### [SOURCE DATA]

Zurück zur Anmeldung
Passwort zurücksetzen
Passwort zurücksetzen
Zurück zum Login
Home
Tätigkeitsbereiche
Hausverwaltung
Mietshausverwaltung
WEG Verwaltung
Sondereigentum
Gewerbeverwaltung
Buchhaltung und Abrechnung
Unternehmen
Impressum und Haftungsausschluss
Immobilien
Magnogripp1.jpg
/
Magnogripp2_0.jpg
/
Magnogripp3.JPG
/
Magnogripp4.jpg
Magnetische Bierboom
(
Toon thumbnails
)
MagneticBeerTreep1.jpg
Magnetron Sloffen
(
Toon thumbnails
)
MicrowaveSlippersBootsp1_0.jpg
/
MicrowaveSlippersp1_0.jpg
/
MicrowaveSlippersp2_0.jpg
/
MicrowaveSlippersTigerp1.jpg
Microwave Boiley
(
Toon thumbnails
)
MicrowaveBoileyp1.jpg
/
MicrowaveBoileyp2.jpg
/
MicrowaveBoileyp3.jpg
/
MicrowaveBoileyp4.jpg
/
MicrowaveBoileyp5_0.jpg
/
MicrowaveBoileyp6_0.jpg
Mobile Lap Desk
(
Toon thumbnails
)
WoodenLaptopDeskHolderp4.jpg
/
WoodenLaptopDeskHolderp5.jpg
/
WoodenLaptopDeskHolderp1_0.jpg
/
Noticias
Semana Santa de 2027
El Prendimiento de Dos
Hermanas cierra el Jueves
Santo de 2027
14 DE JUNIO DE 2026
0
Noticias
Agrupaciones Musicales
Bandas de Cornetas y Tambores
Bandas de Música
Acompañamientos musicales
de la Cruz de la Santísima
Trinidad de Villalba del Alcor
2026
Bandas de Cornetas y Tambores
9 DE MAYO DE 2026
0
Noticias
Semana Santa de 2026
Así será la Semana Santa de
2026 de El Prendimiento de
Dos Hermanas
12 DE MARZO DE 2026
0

### [REQUIRED ACTION]
This exercise calls for an exact reproduction of the material.

### [WRITTEN SOLUTION]
Zurück zur Anmeldung
Passwort zurücksetzen
Passwort zurücksetzen
Zurück zum Login
Home
Tätigkeitsbereiche
Hausverwaltung
Mietshausverwaltung
WEG Verwaltung
Sondereigentum
Gewerbeverwaltung
Buchhaltung und Abrechnung
Unternehmen
Impressum und Haftungsausschluss
Immobilien
Magnogripp1.jpg
/
Magnogripp2_0.jpg
/
Magnogripp3.JPG
/
Magnogripp4.jpg
Magnetische Bierboom
(
Toon thumbnails
)
MagneticBeerTreep1.jpg
Magnetron Sloffen
(
Toon thumbnails
)
MicrowaveSlippersBootsp1_0.jpg
/
MicrowaveSlippersp1_0.jpg
/
MicrowaveSlippersp2_0.jpg
/
MicrowaveSlippersTigerp1.jpg
Microwave Boiley
(
Toon thumbnails
)
MicrowaveBoileyp1.jpg
/
MicrowaveBoileyp2.jpg
/
MicrowaveBoileyp3.jpg
/
MicrowaveBoileyp4.jpg
/
MicrowaveBoileyp5_0.jpg
/
MicrowaveBoileyp6_0.jpg
Mobile Lap Desk
(
Toon thumbnails
)
WoodenLaptopDeskHolderp4.jpg
/
WoodenLaptopDeskHolderp5.jpg
/
WoodenLaptopDeskHolderp1_0.jpg
/
Noticias
Semana Santa de 2027
El Prendimiento de Dos
Hermanas cierra el Jueves
Santo de 2027
14 DE JUNIO DE 2026
0
Noticias
Agrupaciones Musicales
Bandas de Cornetas y Tambores
Bandas de Música
Acompañamientos musicales
de la Cruz de la Santísima
Trinidad de Villalba del Alcor
2026
Bandas de Cornetas y Tambores
9 DE MAYO DE 2026
0
Noticias
Semana Santa de 2026
Así será la Semana Santa de
2026 de El Prendimiento de
Dos Hermanas
12 DE MARZO DE 2026
0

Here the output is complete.